We know better, meaning, we know who is being suspended, we know why it happens, and best of all, we know what works in preventing suspensions of young children. We can do more to bring this knowledge into classrooms, support teachers and staff, and eliminate suspension of young children from school.

National and state data show that young black boys are significantly more likely to be suspended from school than white children. Black boys represent 19 percent of the male preschool enrollment but account for 45 percent of the male preschoolers who are suspended at least once. In 2014, the U.S. Department of Education expressed alarm at the “stark racial and gender disparities” that result in “young boys of color being suspended and expelled much more frequently than other children.” This “disturbing trend” results in increased likelihood for poor social outcomes, including a higher risk of dropping out and involvement with the juvenile justice system. Federal civil rights law prohibits discriminatory discipline and education practices. It is urgent that this harmful practice be eliminated.

Gilliam sought to uncover why this disparity is occurring in a 2016 study. The risk factors that contribute to implicit bias and result in disparate discipline rates include high student-to-staff ratio, longer school day, higher reported levels of staff stress and less access to behavioral supports. Early childhood educators already contend with lower pay and less training than their K-12 peers. These pressures affect decision making and impact children of color the most.

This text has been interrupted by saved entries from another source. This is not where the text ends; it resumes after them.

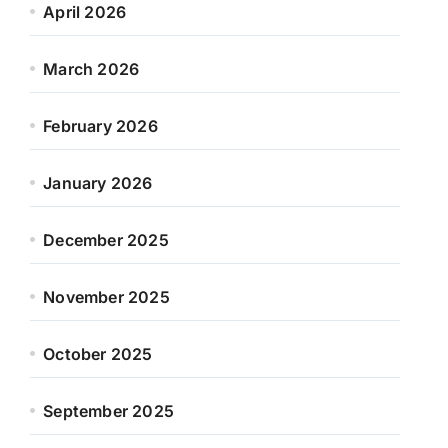
April 2026
March 2026
February 2026
January 2026
December 2025
November 2025
October 2025
September 2025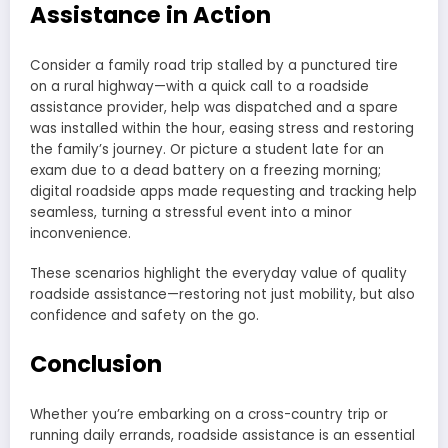
Assistance in Action
Consider a family road trip stalled by a punctured tire
on a rural highway—with a quick call to a roadside
assistance provider, help was dispatched and a spare
was installed within the hour, easing stress and restoring
the family’s journey. Or picture a student late for an
exam due to a dead battery on a freezing morning;
digital roadside apps made requesting and tracking help
seamless, turning a stressful event into a minor
inconvenience.
These scenarios highlight the everyday value of quality
roadside assistance—restoring not just mobility, but also
confidence and safety on the go.
Conclusion
Whether you’re embarking on a cross-country trip or
running daily errands, roadside assistance is an essential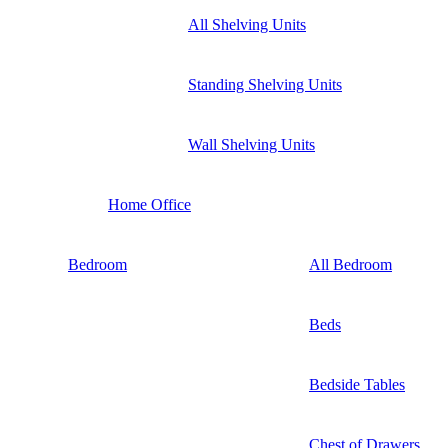
All Shelving Units
Standing Shelving Units
Wall Shelving Units
Home Office
Bedroom
All Bedroom
Beds
Bedside Tables
Chest of Drawers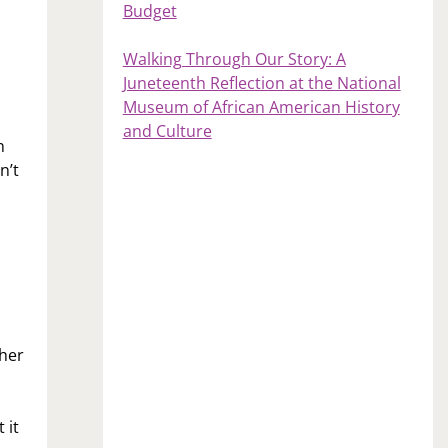
Budget
Walking Through Our Story: A
Juneteenth Reflection at the National
Museum of African American History
and Culture
n
n’t
ther
 it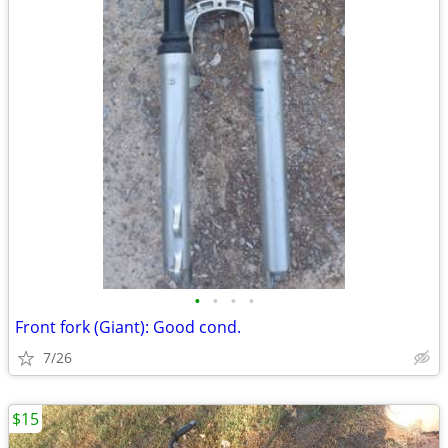
•
•
•
•
Front fork (Giant): Good cond.
7/26
$15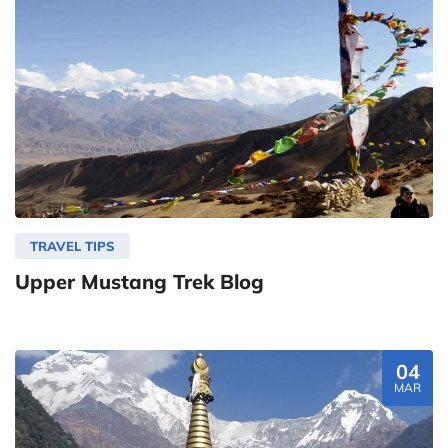
TRAVEL TIPS
Upper Mustang Trek Blog
04
MAR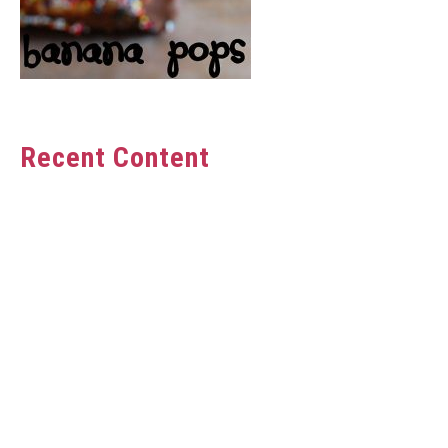
Recent Content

Typically tantrum behavior leads a small child to be suspended when a teacher may not have therapeutic resources to support the child. We know that children with traumatic life experiences, such as extreme poverty or witnessing violence, are the most likely to be removed from school. We also know that trauma changes the structure and functioning of a young child’s brain through activation of a fight or flight response. These children live in what trauma experts call “a constant state of emergency.” According to the National Child Traumatic Stress Network, children who experience trauma “cannot express in words whether they feel afraid, overwhelmed or helpless.” It is children’s behavior that tells us how they are feeling. We must respond with care and support, not punishment.

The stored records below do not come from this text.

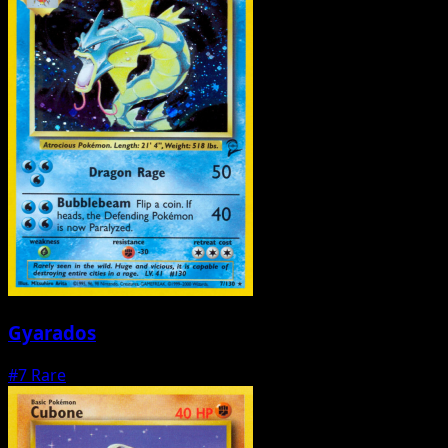
Gyarados
#7
Rare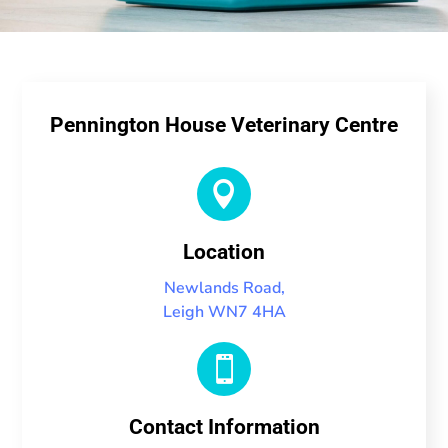
Pennington House Veterinary Centre

Location
Newlands Road,
Leigh WN7 4HA

Contact Information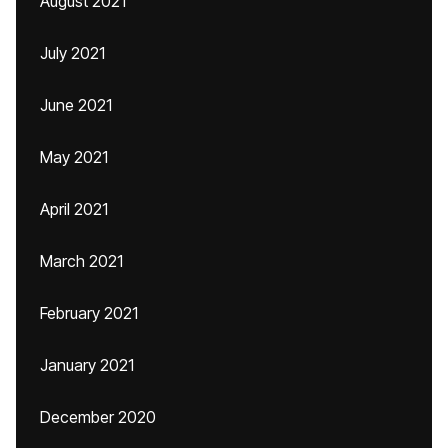
August 2021
July 2021
June 2021
May 2021
April 2021
March 2021
February 2021
January 2021
December 2020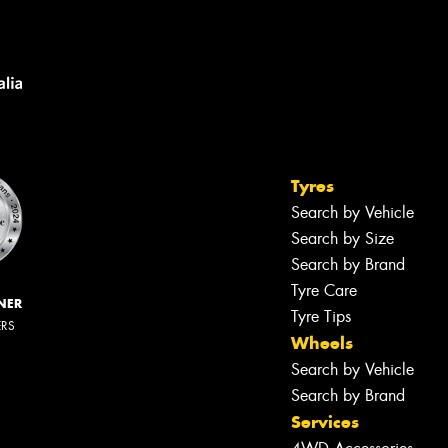
Tyres
Search by Vehicle
Search by Size
Search by Brand
Tyre Care
NER
Tyre Tips
ERS
Wheels
Search by Vehicle
Search by Brand
Services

Connecticut has shown that early intervention that supports teachers’ capacity to promote children’s social-emotional development works. In Connecticut, 98 percent of the children who went through the innovative Early Childhood Consultation Partnerships program had not been suspended within the next six months. The benefits from the program include consultants who provide on-site coaching that supports teachers in working with all children in their classroom.

Using social-emotional supports and trauma-informed technical assistance in preschool classrooms is a cost-effective intervention that will help teachers, improve classroom climate, reduce punitive discipline and racial discrimination, and advance positive academic outcomes.

Connecticut must eliminate the use of suspension for young children in school. We must help teachers to support children and emphasize the need for skilled interventions whenever children need them.

Sarah Eagan is Connecticut’s Child Advocate. Steven Hernandez is executive director of the Connecticut Commission on Women, Children and Seniors. Kathryn Scheinberg Meyer is a staff attorney and director of the SpeakUp Initiatives at the Center for Children’s Advocacy.